It’s our last breakfast on the quest, and a chance to catch up with old mates. As we’ve got closer to the end of King Street we’ve had a flurry of activity with lots of people wanting to fill up the dwindling supply of Quest berths. The previous night we had an enthusiastic catch up session with John, Pauline, Jill and Roy. We didn’t have any room for them left on the Quest, so we met up in the Rocks instead, at the Lord Nelson, and had an extremely jovial time. And a bit of a hangover the next day, which made me regret the ease with which I had agreed to that third bottle of extremely drinkable New Zealand Sav Blank. Pass the paracetamol please.
By the time I got to South End Cafe I had perked up a bit but was still feeling that weird lack of temperature control that seems to come with hangovers – or is that just me? Anyway, I was a bit early which gave me a chance to have an excellent flat white to settle things down a bit.
South End is a popular cafe, full of what looked like locals having breakfast or getting takeaways. The front room is quite large with windows on two sides and there is a second room out the back for overflows if needed.

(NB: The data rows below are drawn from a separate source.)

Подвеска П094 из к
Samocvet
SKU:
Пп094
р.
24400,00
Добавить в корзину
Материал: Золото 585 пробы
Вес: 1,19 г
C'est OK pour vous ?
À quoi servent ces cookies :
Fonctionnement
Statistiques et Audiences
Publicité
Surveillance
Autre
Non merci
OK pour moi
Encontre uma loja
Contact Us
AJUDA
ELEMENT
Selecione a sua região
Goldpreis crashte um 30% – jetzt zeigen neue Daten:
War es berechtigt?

Pete and Mindy (last seen at Lentil As Anything) were our Quest guests for this outing, stopping in for breakfast on their way to the airport to pick up their daughter who has been doing work experience in Fiji (in my day you only got to go to AWA in North Ryde). They arrived just before Strop, who had come straight from a community rain-garden planting session. In between explaining just what a rain-garden is, we managed to order a round of juices. Pete wanted something with ginger, Strop and Mindy had beetroot, apple and something with ginger, and I had orange juice.
Alarmingly the juices came in jars (hipster alert) but were very pretty and colourful as well as being highly tasty (so I am going to hold off slipping into full anti-jar-rant mode, but as Uncle Carl says, no one ever thinks about the lids, the real victims in this situation).

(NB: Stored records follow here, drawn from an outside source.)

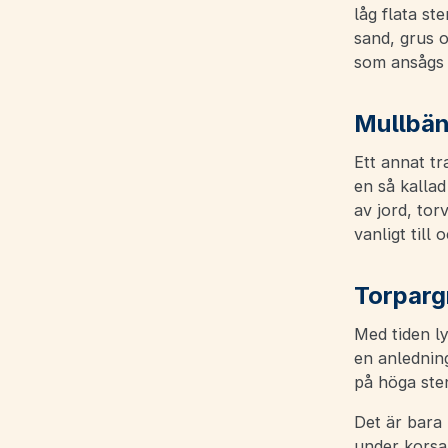
låg flata st
sand, grus o
som ansågs 
Mullbä
Ett annat tr
en så kallad
av jord, tor
vanligt till
Torparg
Med tiden l
en anledning
på höga ste
Det är bara
under korsa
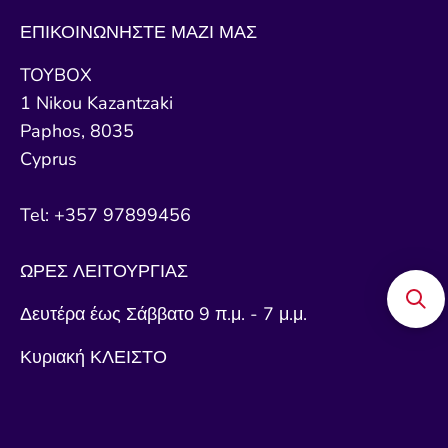
ΕΠΙΚΟΙΝΩΝΗΣΤΕ ΜΑΖΙ ΜΑΣ
TOYBOX
1 Nikou Kazantzaki
Paphos, 8035
Cyprus
Tel: +357 97899456
ΩΡΕΣ ΛΕΙΤΟΥΡΓΙΑΣ
Δευτέρα έως Σάββατο 9 π.μ. - 7 μ.μ.
Κυριακή ΚΛΕΙΣΤΟ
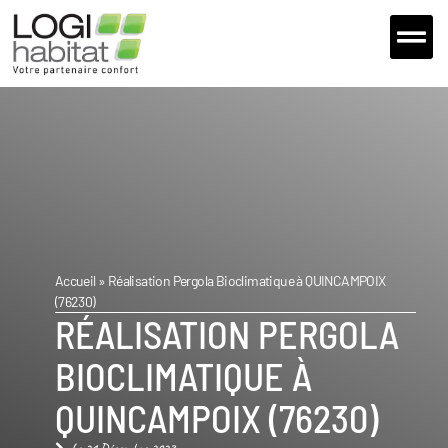
Extensions et 
Nos fou
Nous Con
Accueil
»
Réalisation Pergola Bioclimatique à QUINCAMPOIX
(76230)
RÉALISATION PERGOLA
BIOCLIMATIQUE À
QUINCAMPOIX (76230)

Food ordering was quite an extended process. Pete has some quite particular dietary requirements. He is allergic to red meat and to dairy. This is not some kind of airy-fairy gluten-free wannabe shit, this is full on anaphylactic carry-an-epi-pen-or-you’ll-die-if-some-arsewit-cooks-the-mushrooms-with-the-sausages territory. So it was great to see the waitress taking it very seriously and checking how things were cooked when she wasn’t sure. She also worked out the cheapest way to order the breakfast that Pete wanted. This turned out to be the Vegie breakfast with a couple of substitutions, to replace the haloumi and the mushrooms. All the service was very good, but this aspect was a standout. And Pete survived the meal, so you can’t say fairer than that really.
Mindy went for a bacon and egg roll, Strop ordered the pea and haloumi pancake, and I had the South End Brekkie (big breakfast equivalent).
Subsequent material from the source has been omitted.